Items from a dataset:
<<<<

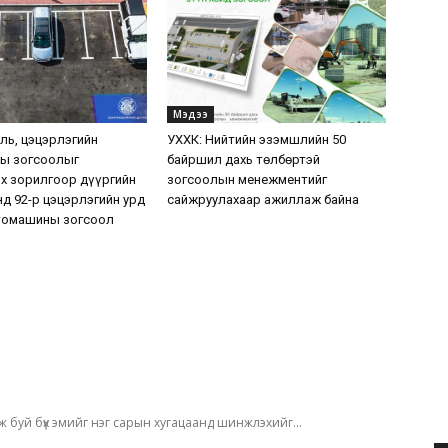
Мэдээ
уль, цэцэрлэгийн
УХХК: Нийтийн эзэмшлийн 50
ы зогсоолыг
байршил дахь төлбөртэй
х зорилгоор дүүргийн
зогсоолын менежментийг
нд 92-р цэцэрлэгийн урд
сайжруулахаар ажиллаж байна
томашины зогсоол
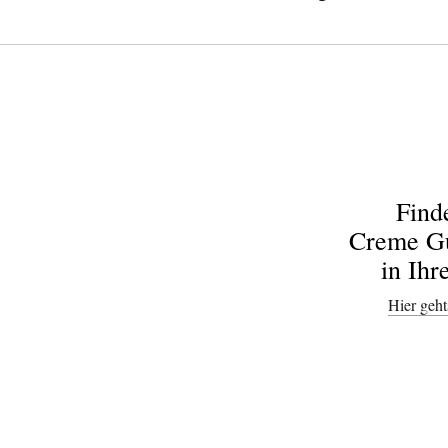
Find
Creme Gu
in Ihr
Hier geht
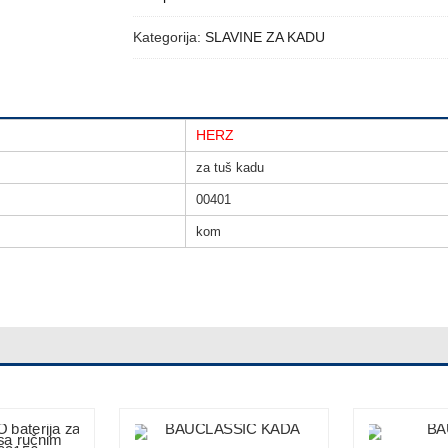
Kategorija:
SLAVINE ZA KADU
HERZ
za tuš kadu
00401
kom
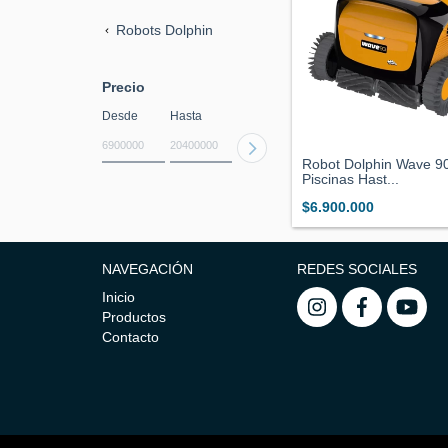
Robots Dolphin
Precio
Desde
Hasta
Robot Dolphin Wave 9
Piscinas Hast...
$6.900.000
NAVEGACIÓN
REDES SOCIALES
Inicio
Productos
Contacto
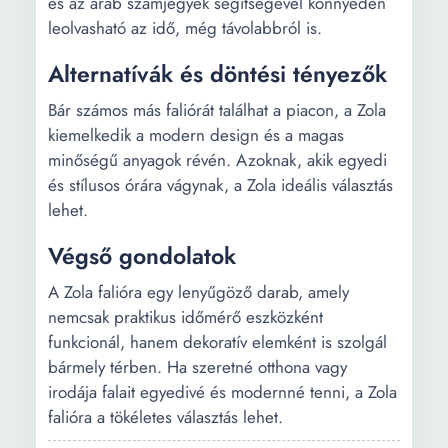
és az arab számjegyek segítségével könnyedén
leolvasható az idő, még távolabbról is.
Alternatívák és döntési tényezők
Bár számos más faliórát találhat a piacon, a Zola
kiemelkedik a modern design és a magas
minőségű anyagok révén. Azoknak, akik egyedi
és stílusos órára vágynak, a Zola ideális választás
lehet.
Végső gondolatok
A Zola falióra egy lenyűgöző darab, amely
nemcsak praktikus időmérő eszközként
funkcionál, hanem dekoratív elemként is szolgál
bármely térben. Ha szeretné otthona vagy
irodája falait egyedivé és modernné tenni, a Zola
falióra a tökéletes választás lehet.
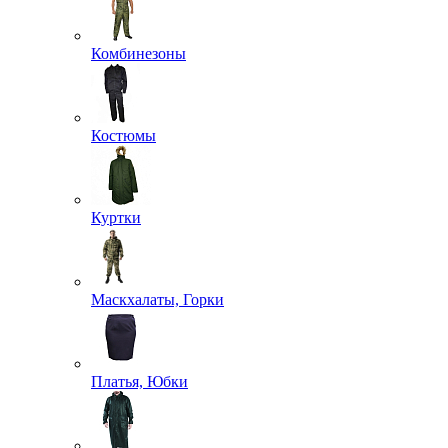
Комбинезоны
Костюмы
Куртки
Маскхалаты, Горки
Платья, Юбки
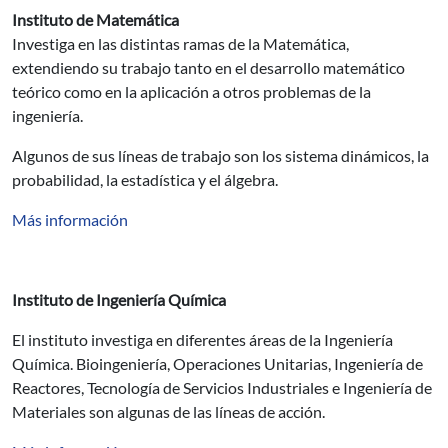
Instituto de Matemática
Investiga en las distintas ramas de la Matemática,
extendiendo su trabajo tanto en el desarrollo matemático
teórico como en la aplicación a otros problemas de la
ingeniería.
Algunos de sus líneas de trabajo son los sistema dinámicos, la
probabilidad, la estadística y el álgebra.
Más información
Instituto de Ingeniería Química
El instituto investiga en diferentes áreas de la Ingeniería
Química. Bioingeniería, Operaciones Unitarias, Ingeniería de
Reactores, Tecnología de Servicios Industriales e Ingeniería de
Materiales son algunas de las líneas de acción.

>>>>

» Assignment
Give every line above again exactly, with no pictures.

» Solution for this exercise
Мэдээ
уль, цэцэрлэгийн
УХХК: Нийтийн эзэмшлийн 50
ы зогсоолыг
байршил дахь төлбөртэй
х зорилгоор дүүргийн
зогсоолын менежментийг
нд 92-р цэцэрлэгийн урд
сайжруулахаар ажиллаж байна
томашины зогсоол
Find
Creme Gu
in Ihr
Hier geht
Kategorija:
SLAVINE ZA KADU
HERZ
za tuš kadu
00401
kom
Robots Dolphin
Precio
Desde
Hasta
Robot Dolphin Wave 9
Piscinas Hast...
$6.900.000
NAVEGACIÓN
REDES SOCIALES
Inicio
Productos
Contacto
és az arab számjegyek segítségével könnyedén
leolvasható az idő, még távolabbról is.
Alternatívák és döntési tényezők
Bár számos más faliórát találhat a piacon, a Zola
kiemelkedik a modern design és a magas
minőségű anyagok révén. Azoknak, akik egyedi
és stílusos órára vágynak, a Zola ideális választás
lehet.
Végső gondolatok
A Zola falióra egy lenyűgöző darab, amely
nemcsak praktikus időmérő eszközként
funkcionál, hanem dekoratív elemként is szolgál
bármely térben. Ha szeretné otthona vagy
irodája falait egyedivé és modernné tenni, a Zola
falióra a tökéletes választás lehet.
Комбинезоны
Костюмы
Куртки
Маскхалаты, Горки
Платья, Юбки
Instituto de Matemática
Investiga en las distintas ramas de la Matemática,
extendiendo su trabajo tanto en el desarrollo matemático
teórico como en la aplicación a otros problemas de la
ingeniería.
Algunos de sus líneas de trabajo son los sistema dinámicos, la
probabilidad, la estadística y el álgebra.
Más información
Instituto de Ingeniería Química
El instituto investiga en diferentes áreas de la Ingeniería
Química. Bioingeniería, Operaciones Unitarias, Ingeniería de
Reactores, Tecnología de Servicios Industriales e Ingeniería de
Materiales son algunas de las líneas de acción.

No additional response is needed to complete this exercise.